> Task to carry out
Images are not part of the copy; write out the rest of the data exactly as given.

Saved entries
----------

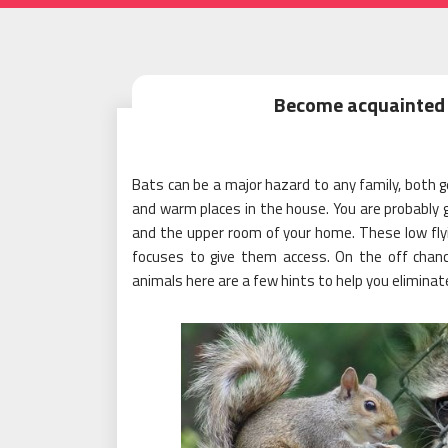
Become acquainted 
Bats can be a major hazard to any family, both g
and warm places in the house. You are probably go
and the upper room of your home. These low flyi
focuses to give them access. On the off chan
animals here are a few hints to help you elimina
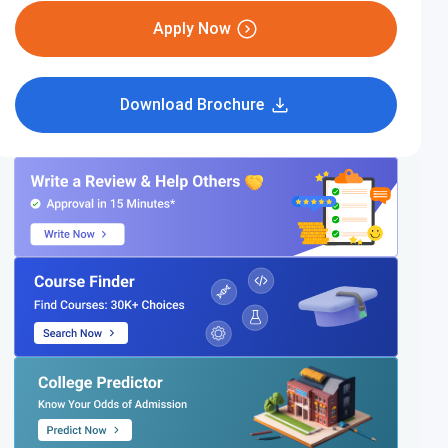
Apply Now
Download Brochure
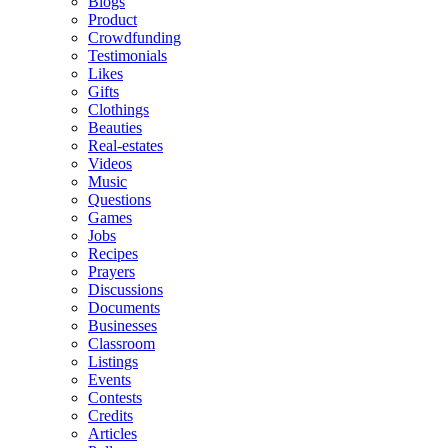
Blogs
Product
Crowdfunding
Testimonials
Likes
Gifts
Clothings
Beauties
Real-estates
Videos
Music
Questions
Games
Jobs
Recipes
Prayers
Discussions
Documents
Businesses
Classroom
Listings
Events
Contests
Credits
Articles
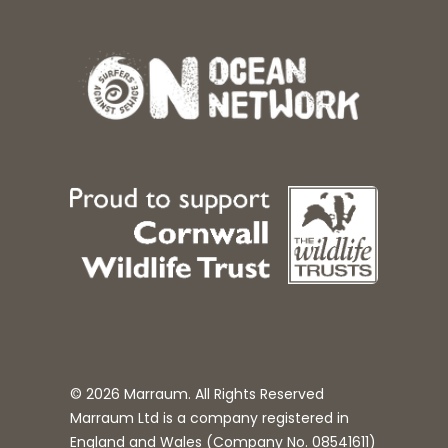
© 2026 Marraum. All Rights Reserved
Marraum Ltd is a company registered in
England and Wales (Company No.
08541611
)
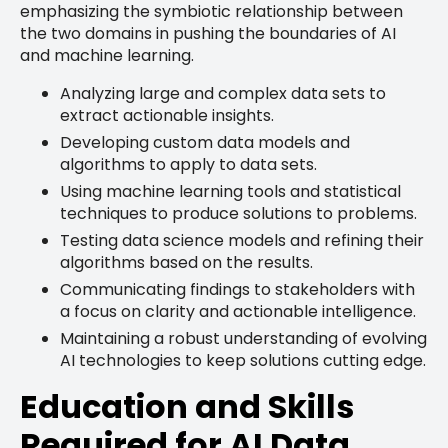
emphasizing the symbiotic relationship between
the two domains in pushing the boundaries of AI
and machine learning.
Analyzing large and complex data sets to
extract actionable insights.
Developing custom data models and
algorithms to apply to data sets.
Using machine learning tools and statistical
techniques to produce solutions to problems.
Testing data science models and refining their
algorithms based on the results.
Communicating findings to stakeholders with
a focus on clarity and actionable intelligence.
Maintaining a robust understanding of evolving
AI technologies to keep solutions cutting edge.
Education and Skills
Required for AI Data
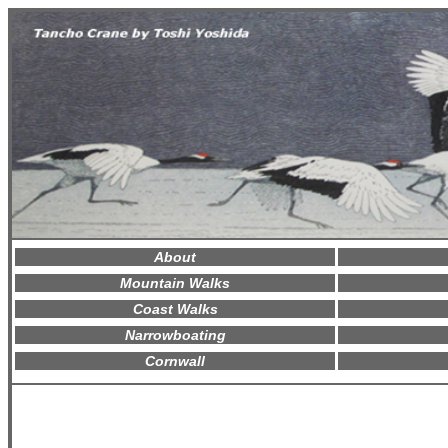
About
Mountain Walks
Coast Walks
Narrowboating
Cornwall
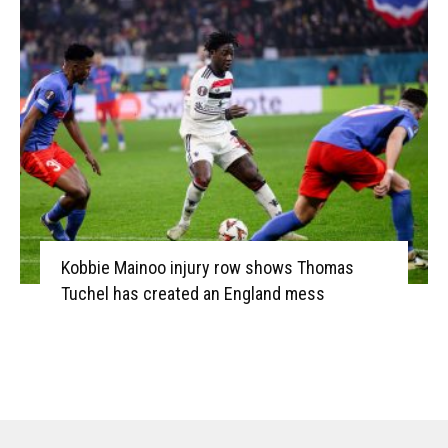
Kobbie Mainoo injury row shows Thomas
Tuchel has created an England mess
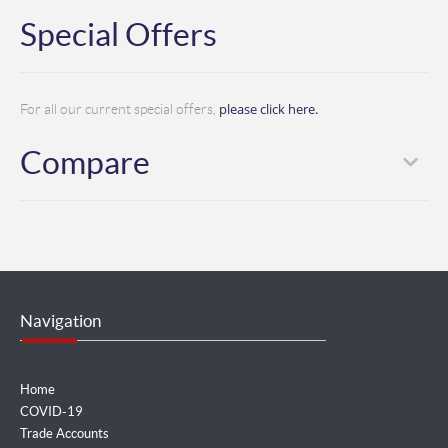
Special Offers
please click here.
For all our current special offers,
Compare
Navigation
Home
COVID-19
Trade Accounts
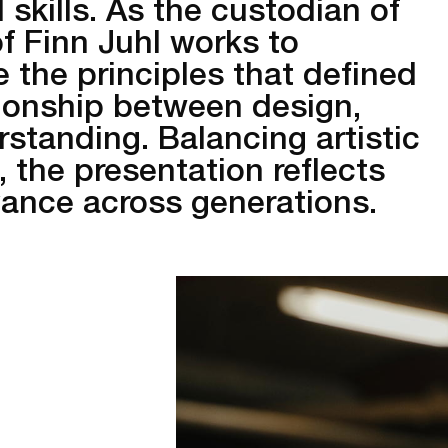
 skills. As the custodian of
of Finn Juhl works to
the principles that defined
tionship between design,
standing. Balancing artistic
, the presentation reflects
vance across generations.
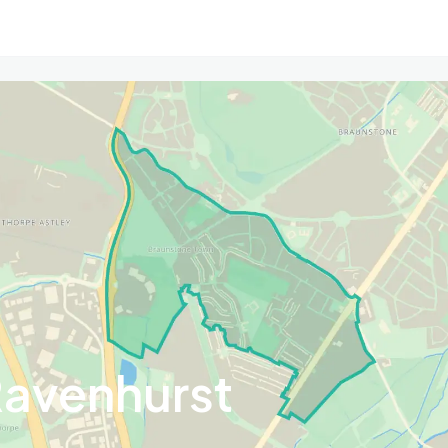
Ravenhurst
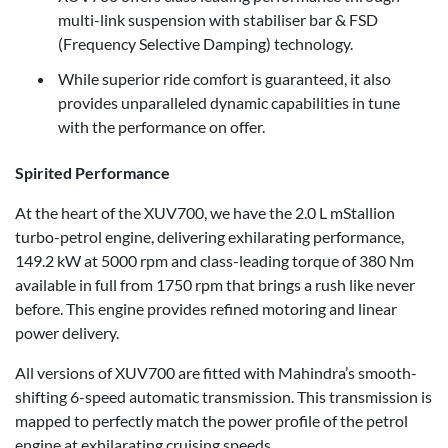
multi-link suspension with stabiliser bar & FSD
(Frequency Selective Damping) technology.
While superior ride comfort is guaranteed, it also
provides unparalleled dynamic capabilities in tune
with the performance on offer.
Spirited Performance
At the heart of the XUV700, we have the 2.0 L mStallion
turbo-petrol engine, delivering exhilarating performance,
149.2 kW at 5000 rpm and class-leading torque of 380 Nm
available in full from 1750 rpm that brings a rush like never
before. This engine provides refined motoring and linear
power delivery.
All versions of XUV700 are fitted with Mahindra’s smooth-
shifting 6-speed automatic transmission. This transmission is
mapped to perfectly match the power profile of the petrol
engine at exhilarating cruising speeds.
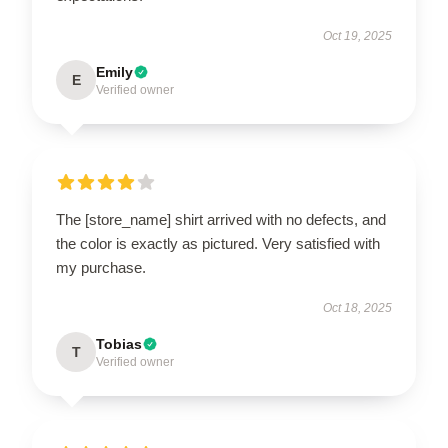
Oct 19, 2025
Emily
E
Verified owner
The [store_name] shirt arrived with no defects, and
the color is exactly as pictured. Very satisfied with
my purchase.
Oct 18, 2025
Tobias
T
Verified owner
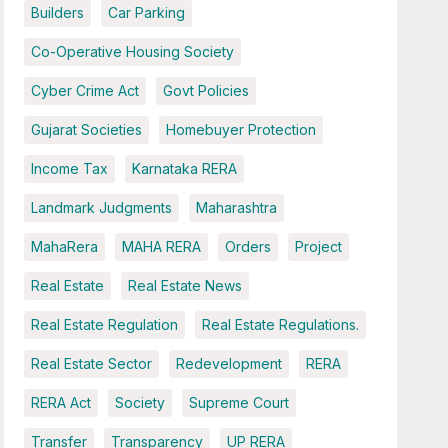
Builders
Car Parking
Co-Operative Housing Society
Cyber Crime Act
Govt Policies
Gujarat Societies
Homebuyer Protection
Income Tax
Karnataka RERA
Landmark Judgments
Maharashtra
MahaRera
MAHA RERA
Orders
Project
Real Estate
Real Estate News
Real Estate Regulation
Real Estate Regulations.
Real Estate Sector
Redevelopment
RERA
RERA Act
Society
Supreme Court
Transfer
Transparency
UP RERA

----------

> Response below
Become acquainted 
Bats can be a major hazard to any family, both g
and warm places in the house. You are probably go
and the upper room of your home. These low flyi
focuses to give them access. On the off chan
animals here are a few hints to help you elimina
Apply Now
Download Brochure
Blogs
Product
Crowdfunding
Testimonials
Likes
Gifts
Clothings
Beauties
Real-estates
Videos
Music
Questions
Games
Jobs
Recipes
Prayers
Discussions
Documents
Businesses
Classroom
Listings
Events
Contests
Credits
Articles
© 2026 Marraum. All Rights Reserved
Marraum Ltd is a company registered in
England and Wales (Company No.
08541611
)
emphasizing the symbiotic relationship between
the two domains in pushing the boundaries of AI
and machine learning.
Analyzing large and complex data sets to
extract actionable insights.
Developing custom data models and
algorithms to apply to data sets.
Using machine learning tools and statistical
techniques to produce solutions to problems.
Testing data science models and refining their
algorithms based on the results.
Communicating findings to stakeholders with
a focus on clarity and actionable intelligence.
Maintaining a robust understanding of evolving
AI technologies to keep solutions cutting edge.
Education and Skills
Required for AI Data
About
Mountain Walks
Coast Walks
Narrowboating
Cornwall
Kobbie Mainoo injury row shows Thomas
Tuchel has created an England mess
Special Offers
please click here.
For all our current special offers,
Compare
Navigation
Home
COVID-19
Trade Accounts
 skills. As the custodian of
of Finn Juhl works to
the principles that defined
tionship between design,
standing. Balancing artistic
, the presentation reflects
vance across generations.
Ravenhurst
multi-link suspension with stabiliser bar & FSD
(Frequency Selective Damping) technology.
While superior ride comfort is guaranteed, it also
provides unparalleled dynamic capabilities in tune
with the performance on offer.
Spirited Performance
At the heart of the XUV700, we have the 2.0 L mStallion
turbo-petrol engine, delivering exhilarating performance,
149.2 kW at 5000 rpm and class-leading torque of 380 Nm
available in full from 1750 rpm that brings a rush like never
before. This engine provides refined motoring and linear
power delivery.
All versions of XUV700 are fitted with Mahindra’s smooth-
shifting 6-speed automatic transmission. This transmission is
mapped to perfectly match the power profile of the petrol
engine at exhilarating cruising speeds.
Oct 19, 2025
Emily
E
Verified owner
The [store_name] shirt arrived with no defects, and
the color is exactly as pictured. Very satisfied with
my purchase.
Oct 18, 2025
Tobias
T
Verified owner
Builders
Car Parking
Co-Operative Housing Society
Cyber Crime Act
Govt Policies
Gujarat Societies
Homebuyer Protection
Income Tax
Karnataka RERA
Landmark Judgments
Maharashtra
MahaRera
MAHA RERA
Orders
Project
Real Estate
Real Estate News
Real Estate Regulation
Real Estate Regulations.
Real Estate Sector
Redevelopment
RERA
RERA Act
Society
Supreme Court
Transfer
Transparency
UP RERA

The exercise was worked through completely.